If you’re concerned about the dragnet nature of the National Security Agency’s surveillance programs, then you should also pay attention to what your local police department is doing. You may find that the dragnet surveillance happening there has a lot in common with the NSA’s mass collection of phone log data.

More and more when it comes to monitoring the public, capability is driving policy. The limits of law enforcement surveillance are being determined by what is technologically possible, not what is wise or even lawful. And it’s not uncommon for the police to use a new technology in secret for as long as they can, and then allow the courts to sort out legality once the issue finally comes before them.

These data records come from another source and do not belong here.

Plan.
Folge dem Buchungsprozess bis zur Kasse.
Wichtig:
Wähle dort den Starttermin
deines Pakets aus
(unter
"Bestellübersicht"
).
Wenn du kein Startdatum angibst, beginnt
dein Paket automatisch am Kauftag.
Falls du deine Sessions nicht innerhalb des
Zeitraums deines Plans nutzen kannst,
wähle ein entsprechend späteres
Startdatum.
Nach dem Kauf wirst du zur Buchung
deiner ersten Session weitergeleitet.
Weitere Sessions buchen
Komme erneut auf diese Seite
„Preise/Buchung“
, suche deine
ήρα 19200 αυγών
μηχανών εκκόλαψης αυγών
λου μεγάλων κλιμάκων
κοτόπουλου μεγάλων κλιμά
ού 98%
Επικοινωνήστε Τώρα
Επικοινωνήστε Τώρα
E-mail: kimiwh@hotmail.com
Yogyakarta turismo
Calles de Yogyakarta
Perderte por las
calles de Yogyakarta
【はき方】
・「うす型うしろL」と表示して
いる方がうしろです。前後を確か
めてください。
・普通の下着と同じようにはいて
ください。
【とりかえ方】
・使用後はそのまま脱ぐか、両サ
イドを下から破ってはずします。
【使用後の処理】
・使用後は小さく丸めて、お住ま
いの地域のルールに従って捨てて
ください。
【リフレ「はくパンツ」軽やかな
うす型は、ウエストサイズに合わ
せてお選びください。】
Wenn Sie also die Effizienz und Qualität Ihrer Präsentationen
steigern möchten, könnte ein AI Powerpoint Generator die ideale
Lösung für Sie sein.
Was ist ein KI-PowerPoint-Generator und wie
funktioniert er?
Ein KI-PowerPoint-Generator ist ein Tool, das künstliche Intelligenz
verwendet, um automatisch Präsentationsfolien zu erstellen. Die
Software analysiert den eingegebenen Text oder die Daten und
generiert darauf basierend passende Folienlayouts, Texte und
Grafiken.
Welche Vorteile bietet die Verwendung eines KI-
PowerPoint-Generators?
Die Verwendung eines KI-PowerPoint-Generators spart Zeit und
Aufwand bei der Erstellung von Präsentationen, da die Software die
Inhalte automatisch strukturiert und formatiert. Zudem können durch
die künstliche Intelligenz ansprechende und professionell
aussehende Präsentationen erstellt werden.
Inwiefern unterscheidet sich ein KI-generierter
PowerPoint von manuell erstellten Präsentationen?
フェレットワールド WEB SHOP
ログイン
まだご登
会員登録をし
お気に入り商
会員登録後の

It has never been so cheap and so easy for our law enforcement agencies to access and record the details of our daily lives. Consider automatic license plate readers: This seemingly innocuous technology snaps photos of passing cars’ license plates and stamps them with the location, date, and time. While these scanners were once limited to uncontroversial purposes such as identifying stolen vehicles, increasingly the police save the photos for months or even years—even though virtually all of people whose movements are being recorded are completely innocent, and even though travel patterns can reveal sensitive details of our lives.

License plate readers are just one example of a mass surveillance technology that is spreading quickly. Surveillance cameras have become all-too-common in America’s large cities , but they may be eclipsed when more powerful video cameras are mounted on unmanned drones with the capacity to stay airborne for long stretches of time. The ARGUS-IS is a camera that can take high-resolution video of an area 15 square miles.

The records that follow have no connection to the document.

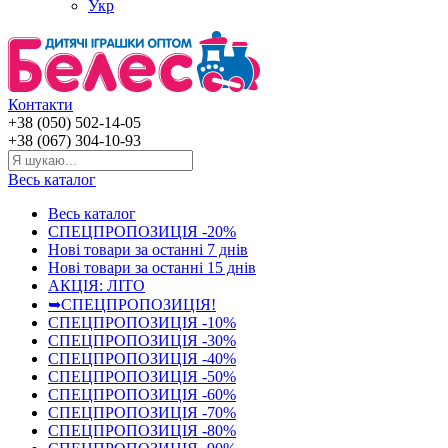
Укр
Контакти
+38 (050) 502-14-05
+38 (067) 304-10-93
Весь каталог
Весь каталог
СПЕЦПРОПОЗИЦІЯ -20%
Нові товари за останнi 7 днiв
Нові товари за останнi 15 днiв
АКЦІЯ: ЛІТО
➥СПЕЦПРОПОЗИЦІЯ!
СПЕЦПРОПОЗИЦІЯ -10%
СПЕЦПРОПОЗИЦІЯ -30%
СПЕЦПРОПОЗИЦІЯ -40%
СПЕЦПРОПОЗИЦІЯ -50%
СПЕЦПРОПОЗИЦІЯ -60%
СПЕЦПРОПОЗИЦІЯ -70%
СПЕЦПРОПОЗИЦІЯ -80%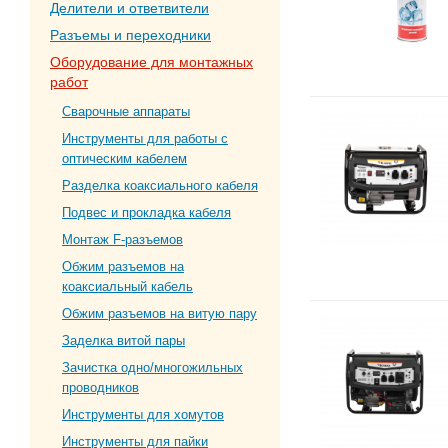
Делители и ответвители
Разъемы и переходники
Оборудование для монтажных
работ
Сварочные аппараты
Инструменты для работы с
оптическим кабелем
Разделка коаксиального кабеля
Подвес и прокладка кабеля
Монтаж F-разъемов
Обжим разъемов на
коаксиальный кабель
Обжим разъемов на витую пару
Заделка витой пары
Зачистка одно/многожильных
проводников
Инструменты для хомутов
Инструменты для пайки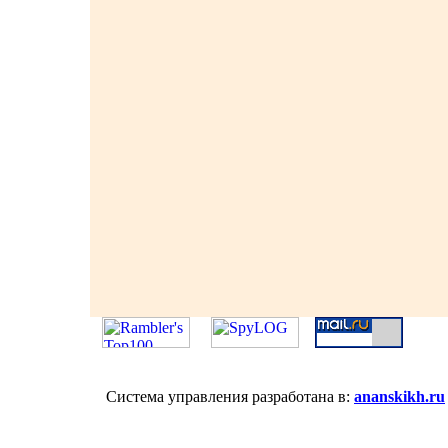
Система управления разработана в:
ananskikh.ru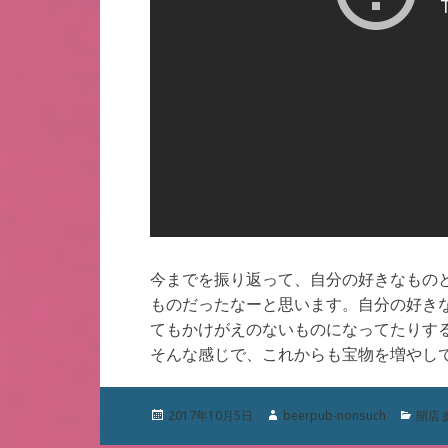
今までを振り返って、自分の好きなもの
ものだったなーと思います。自分の好き
てもかけがえのないものになってたりす
そんな感じで、これからも宝物を増やし
投
作
カ
2017年10月5日
beerpub-nonsuch
開店
稿
成
テ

And that cell phone in your pocket? The police can get all of your location history very easily—without a warrant. In this case it’s not the government collecting everyone’s data, but cell phone service providers, who keep it for years. Why are they doing that? Because they can. Should they be doing that? No.

So when you think about dragnet surveillance, you should think about the NSA. But you should also worry about what your local police are doing with the data they collect about you.

One piece of good news is that some powerful members of the law enforcement community are publicly stating that surveillance capabilities should not drive policy. At last week’s conference of the International Association of Chiefs of Police, Philadelphia Police Chief Charles Ramsey reflected on the rapid development of technology and remarked, “We have to remind ourselves—just because we can do something doesn’t mean we should do it.”

That’s exactly right. Equally important, law enforcement agencies should not attempt to conceal the use of technologies of mass surveillance. These tools, which by definition involve the collection of data overwhelmingly of innocent people, should be public because such dragnet surveillance programs implicate serious privacy concerns. We and our elected representatives have a crucial role to play in determining which uses are appropriate and which ones cross the line. Not only our country as a whole, but also the police, will be better off in the long run if we have an open debate about what today’s technology can do, versus what it should do.